We will use this as an example data set that will give you practice in using R to answer whatever questons you might have of the data.
You can use the code you write here as examples that you can adapt whenever you want to do something similar again.
Now work through the exercises below. In your script, either copy the code you see below as you get to it, or follow instructions and write your own.
Remember to head your script as follows:
## Your name
## The date
## Sensible title
Make sure you annotate your script using comments, each one preceded by a # symbol, so that someone else or, more likely, you later on, will be able to understand what the script is doing.
We don’t need to do this, but it is good practice to do. See what happens in the environment pane (top-right) of RStudio when you implement this line. Vamoosh! All the things (they are called objects) in R’s ‘brain’ are gone. It’s neater this way.
rm(list=ls())
In this course, we will always use the tidyverse() package. Among other things, this contains the dyplr() and ggplot() packages, used for data manipulation and plotting respectively. We will also use the lubridate() package which is handy for doing things with dates.
library(tidyverse)
library(lubridate)
Note that if you have never installed these packages before on the machone you are working on, then you will need to do install.packages('tidyverse') in the console window, and maybe the same again for lubridate().
We will load the data into a data frame (sometimes called a tibble) called ‘porth’ and the read_me file into a data frame called ‘readme’.

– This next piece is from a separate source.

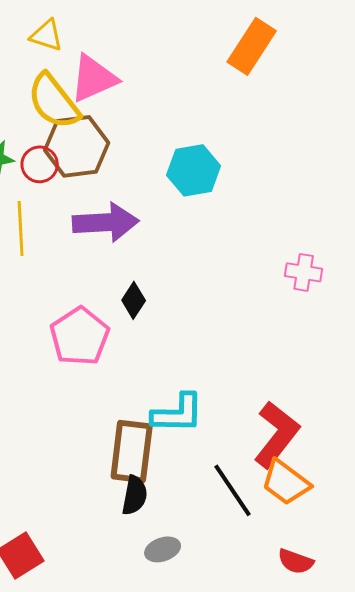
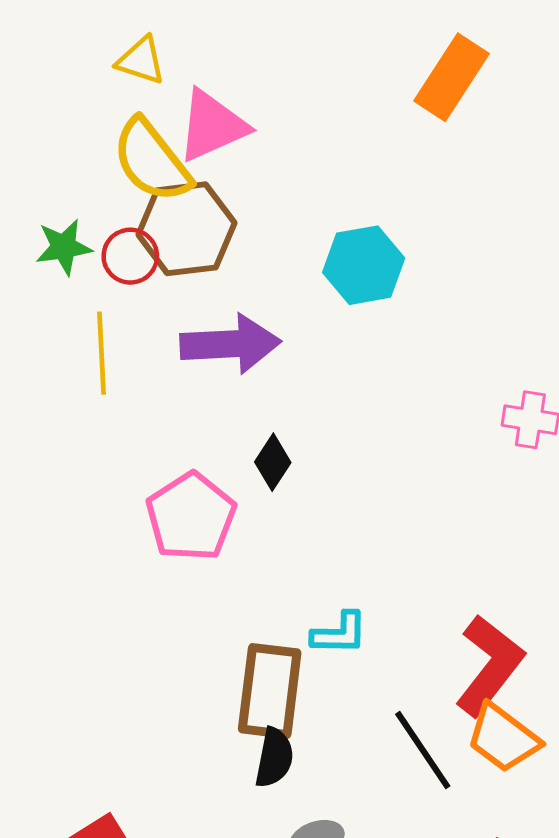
cyan L-shape: (178, 413) -> (339, 633), size x0.7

porth<-read_csv('../data/WEBS_Porth.csv')
## Parsed with column specification:
## cols(
## SPECIES = col_character(),
## COUNTUNIT_NAME = col_character(),
## SITE_NAME = col_character(),
## DATE = col_character(),
## COUNT = col_double(),
## COUNT_ACCURACY = col_character(),
## COUNT_COMPLETENESS = col_logical(),
## SITE_GRIDREF = col_character(),
## COUNTY = col_character(),
## LO_REGION = col_character(),
## MONTH = col_double(),
## CALENDAR_YEAR = col_double(),
## WEBS_YEAR = col_double(),
## COMMENT = col_character(),
## DUPLICATE_CORE_VISIT = col_logical(),
## WEBS_METHOD = col_character()
## )
readme<-read_csv('../data/WEBS_Porth_readme.csv')
## Parsed with column specification:
## cols(
## `Column Header` = col_character(),
## Description = col_character(),
## `Given for count unit level` = col_character(),
## `Given for site level` = col_character(),
## `Notes on interpretation` = col_character()
## )
Then we check what we have got using glimpse().
glimpse(porth)
glimpse(readme)
In the environment pane of RStudio, you should see that both the porth and readme objects have appeared. Have they? If so, click on them. This should give you an Excel-like view of them in the script window, which you may find useful.

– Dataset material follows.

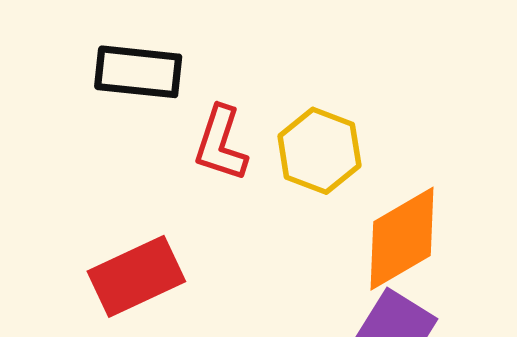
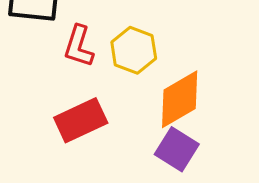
red rectangle: (136, 276) -> (81, 120), moved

In the output of glimpse() you should see that some columns of data in porth are labelled <chr>, which means R thinks they are text, some are labelled <dbl>, which means R thinks they are numerical data, while a few are labelled <lgl>, which means that R thinks they are ‘logical’, that is, Yes/No, True/False, 1/0 type-things. Note that these columns in fact only contain NAs, which is R’s way of depicting missing data.
Often, data sets need to be manipulated in some way before you do any further analysis.They might need to be tidied, for example, or have missing data dealt with in some way.
A common thing to have to do is to sort out any dates and times, if you have any in your data.
This data set does have them, so as an example of data preparation, let’s deal with that.
We want to study the population trends of the different species of birds with time. This means we might need to tell R that the DATE column contains not just any old text but dates. Just in case, let’s do it. We use the lubridate() and dplyr() packages.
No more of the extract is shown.